Power is one of the crucial variables that we need to understand when looking at the functioning of society. Otherwise why would we require authority? Authority should be seen as the official and legitimate empowerment of offices and officials so that these can deter naked power. The existence of authority is the acquiescence to the existence of power relations. Democracy seeks to overcome naked power and jungle law through a deliberative process and hence deliberation is at the centre of all democratic thinking. But it seems when judging the functioning of institutions and offices it seems as if we see authority abstracted from the context of naked power in which it exists and hence our disbelief in police and the State. Contributing to this are politicians who use the authority vested in them by their constituents as naked power rather than legitimate authority. How else does one explain the distancing of elected representatives from their people?

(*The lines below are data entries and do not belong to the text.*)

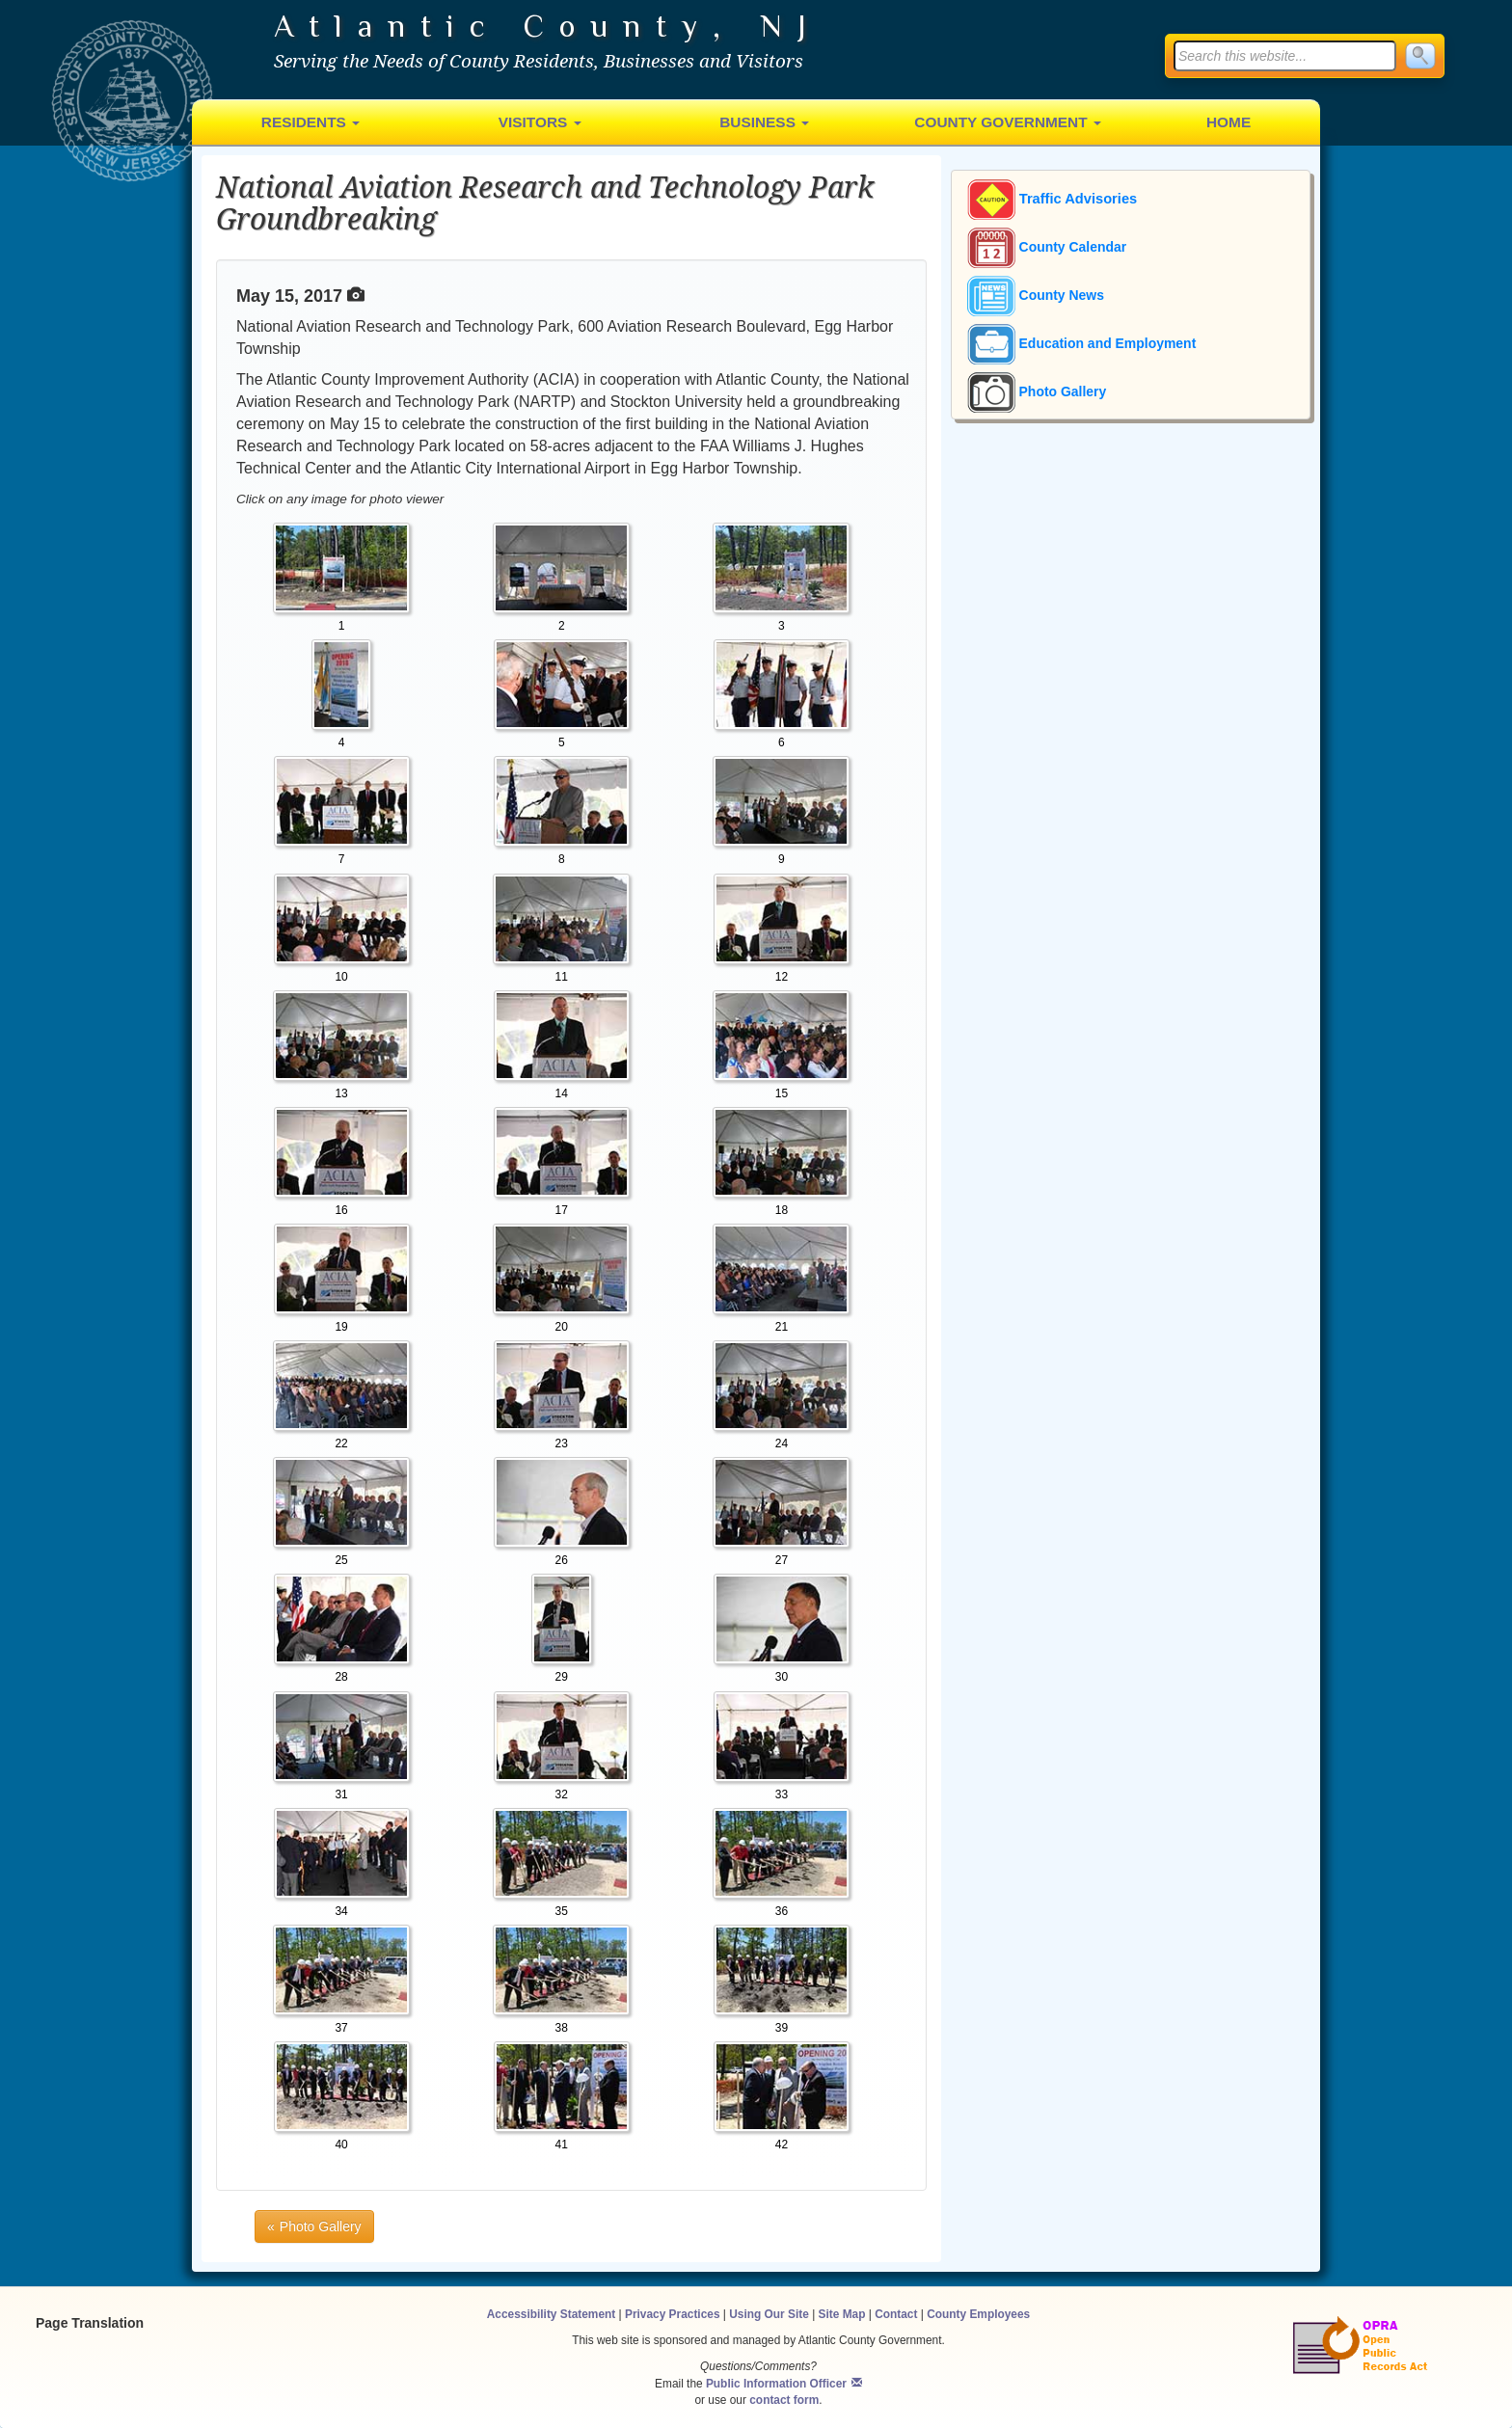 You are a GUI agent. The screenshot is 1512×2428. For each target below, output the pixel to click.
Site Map (842, 2314)
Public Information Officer (776, 2383)
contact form (784, 2400)
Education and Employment (1082, 343)
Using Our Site (769, 2314)
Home (1228, 122)
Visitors (540, 122)
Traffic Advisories (1052, 199)
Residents (310, 122)
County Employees (978, 2314)
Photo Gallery (1037, 391)
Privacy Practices (672, 2314)
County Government (1007, 122)
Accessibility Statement (551, 2314)
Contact (896, 2314)
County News (1035, 295)
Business (764, 122)
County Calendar (1047, 247)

This is pretty much the case in Andhra Pradesh today. Politicians have by and large misused the trust of the people to get into manipulations that have very little to do with the interests of their constituents. The interest of the constituents is used as a facade for the pursuance of the politicians own ends, which rely heavily on the politicians ability to extend their naked power. When what should have been legitimate authority begins to act in the manner of naked power, there is a cascading effect that extends to all other institutions as well. We therefore forget that the police and bureaucracy are at one level people like us but those who can go against the dis-empowered people by serving the interests of various contending paradigms of naked power. Separatists movements like the separate Telangana movement or at another level secessionist movements like the onetime Khalistan movement and the present Kashmir movement or extremist movements like Maoism are all conjured by politicians by pitting people against people for the furtherance and fulfillment of their (politicians) own goals of power mongering. In response to one of my previous posts (the one pertaining to Caste at the root of the great divide) my friend Pramod has written a few comments (you can find them at the bottom of the post in the comments section) where among many other things he talked of how it is disheartening to see some people at the bottom of the society having no access to any social and economic goods. In spite of him and I not agreeing on the separation of Telangana into a new State, we have both seen eye to eye about the plight of the truly common and dis-empowered people. His solution seems to be that if the numbers are smaller than the possibility of justice is greater, whereas for me since the problem itself is the making of politicians we need to work at making democracy truly deliberative. That can happen only when we sit down to speak rather than shout at each other. What is urgent now is first the restoration of deliberation at the centre of democracy rather than harping on procedures. People are capable of rational speech and that is the need of the hour. After that if there is still a demand for separation, so be it; that is acceptable since it will be enlightened.